AU CŒUR DE LA CAMPAGNE - Il a désigné dans l'assemblée un reporter de ABC qui suit sa campagne en le traitant de "sleaze" soit "fumier".

Philippe Corbé & Aymeric Parthonnaud

Conférence de presse ce mardi 31 mai à midi à la Trump Tower. Encore une fois, la presse étrangère, sauf la BBC, n’a pu obtenir d’accréditation. Elle était retransmise sur les chaînes d’information en direct, et comme souvent, Trump a pris plaisir à insulter les journalistes, il juge que ce sont "les gens les plus malhonnêtes". Il promet de "continuer à attaquer la presse".

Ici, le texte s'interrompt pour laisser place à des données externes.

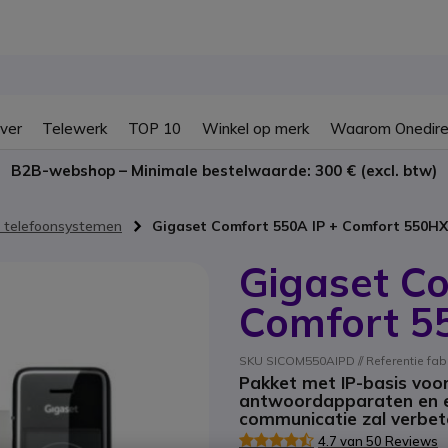
ver
Telewerk
TOP 10
Winkel op merk
Waarom Onedire
B2B-webshop – Minimale bestelwaarde: 300 € (excl. btw)
 telefoonsystemen
Gigaset Comfort 550A IP + Comfort 550HX
Gigaset Co
Comfort 5
SKU SICOM550AIPD // Referentie fa
Pakket met IP-basis voo
antwoordapparaten en e
communicatie zal verbet
4.7 van 50 Reviews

Il avait déjà il y a quelques mois fait siffler lors d’un meeting une reporter de NBC, mais ce jour marque certainement un point de non retour dans les relations entre Trump et la presse. 

En effet, il a désigné dans l'Assemblée le reporter de ABC qui suit sa campagne en le traitant de "sleazy" puis de "sleaze". Qu’on pourrait traduire en français par "fumier", "ordure", "vicieux", "débauché". Bref, des compliments très sympathiques.

Il faut noter que ce reporter, Tom Llamas, est latino. Pourquoi en rajouter alors que les rapports avec la presse étaient déjà tendus ? Parce que cela lui permet de discréditer par avance les journalistes qui enquêtent ses affaires et pourraient faire des révélations, comme l’écrit ce journaliste du New York Times.

Le candidat conservateur qui doit torpiller la campagne de Trump… is French !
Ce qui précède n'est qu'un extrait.